2026-04-11 13:51:54 +08:00
parent a0b2d7eab2
commit 5e54e9c8f5
5 changed files with 860 additions and 0 deletions
--- a/tests/test_core_flow.py
+++ b/tests/test_core_flow.py
@@ -9,6 +9,7 @@ from pathlib import Path
 from unittest import mock

 from aituner.cli import main as cli_main
+from aituner.compare import load_compare_spec, run_compare
 from aituner.engine import build_launch_recipe
 from aituner.http_client import _auth_headers, _openai_url, _should_bypass_proxy
 from aituner.job import append_job, build_trial_job
@@ -162,6 +163,36 @@ def _write_study_assets(
    return study_path


+def _write_compare_assets(
+    tmp_path: Path,
+    *,
+    study_path: Path,
+    window_ids: list[str] | None = None,
+    window_selector: dict[str, object] | None = None,
+    baseline: dict[str, object] | None = None,
+    tuned: dict[str, object] | None = None,
+) -> Path:
+    compare_path = tmp_path / "compare.json"

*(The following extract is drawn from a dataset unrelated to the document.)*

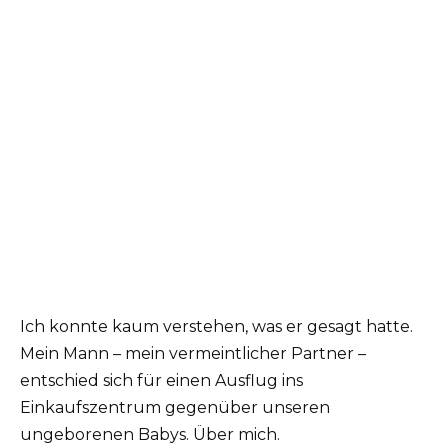
Ich konnte kaum verstehen, was er gesagt hatte.
Mein Mann – mein vermeintlicher Partner –
entschied sich für einen Ausflug ins
Einkaufszentrum gegenüber unseren
ungeborenen Babys. Über mich.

+    payload: dict[str, object] = {
+        "compare_id": "compare-1",
+        "study_spec_path": str(study_path),
+        "baseline": baseline or {"config_patch": {"env_patch": {}, "flag_patch": {}}},
+        "tuned": tuned
+        or {
+            "config_patch": {
+                "env_patch": {},
+                "flag_patch": {"tensor-parallel-size": 2},
+            }
+        },
+    }
+    if window_ids is not None:
+        payload["window_ids"] = window_ids
+    if window_selector is not None:
+        payload["window_selector"] = window_selector
+    compare_path.write_text(json.dumps(payload), encoding="utf-8")
+    return compare_path
+
+
 class CoreFlowTests(unittest.TestCase):
    def test_trace_and_prompt_flow(self) -> None:
        with tempfile.TemporaryDirectory() as tmp:
@@ -1597,6 +1628,243 @@ class CoreFlowTests(unittest.TestCase):
            self.assertEqual(state.best_request_rate, 2.0)

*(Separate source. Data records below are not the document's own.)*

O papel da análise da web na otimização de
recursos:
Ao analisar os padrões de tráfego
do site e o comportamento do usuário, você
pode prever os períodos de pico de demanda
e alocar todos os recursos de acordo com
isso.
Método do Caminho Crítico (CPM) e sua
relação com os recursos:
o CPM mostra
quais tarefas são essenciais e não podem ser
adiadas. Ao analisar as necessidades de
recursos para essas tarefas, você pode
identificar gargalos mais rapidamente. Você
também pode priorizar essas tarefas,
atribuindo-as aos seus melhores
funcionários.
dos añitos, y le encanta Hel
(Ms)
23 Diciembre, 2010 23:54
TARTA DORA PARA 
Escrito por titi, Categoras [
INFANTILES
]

            self.assertEqual(state.next_trial_index, 3)

+    def test_load_compare_spec_requires_window_selection(self) -> None:
+        with tempfile.TemporaryDirectory() as tmp:
+            tmp_path = Path(tmp)
+            study_path = _write_study_assets(tmp_path)
+            compare_path = tmp_path / "compare.json"

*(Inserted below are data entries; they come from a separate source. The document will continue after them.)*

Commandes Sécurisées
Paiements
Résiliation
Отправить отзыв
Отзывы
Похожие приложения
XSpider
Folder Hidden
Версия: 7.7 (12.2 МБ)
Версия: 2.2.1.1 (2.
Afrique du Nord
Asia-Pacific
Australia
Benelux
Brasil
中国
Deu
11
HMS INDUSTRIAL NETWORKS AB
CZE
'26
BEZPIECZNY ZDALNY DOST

+            compare_path.write_text(
+                json.dumps(
+                    {
+                        "compare_id": "compare-1",
+                        "study_spec_path": str(study_path),
+                        "baseline": {"config_patch": {"env_patch": {}, "flag_patch": {}}},
+                        "tuned": {"config_patch": {"env_patch": {}, "flag_patch": {}}},
+                    }
+                ),
+                encoding="utf-8",
+            )
+            with self.assertRaisesRegex(SpecError, "window_ids or window_selector"):
+                load_compare_spec(compare_path)
+
+    def test_run_compare_outputs_summary_and_report(self) -> None:
+        with tempfile.TemporaryDirectory() as tmp:
+            tmp_path = Path(tmp)
+            study_path = _write_study_assets(tmp_path)
+            trace_dir = tmp_path / "trace_windows" / "traces"
+            trace_path = trace_dir / "chat_w2.jsonl"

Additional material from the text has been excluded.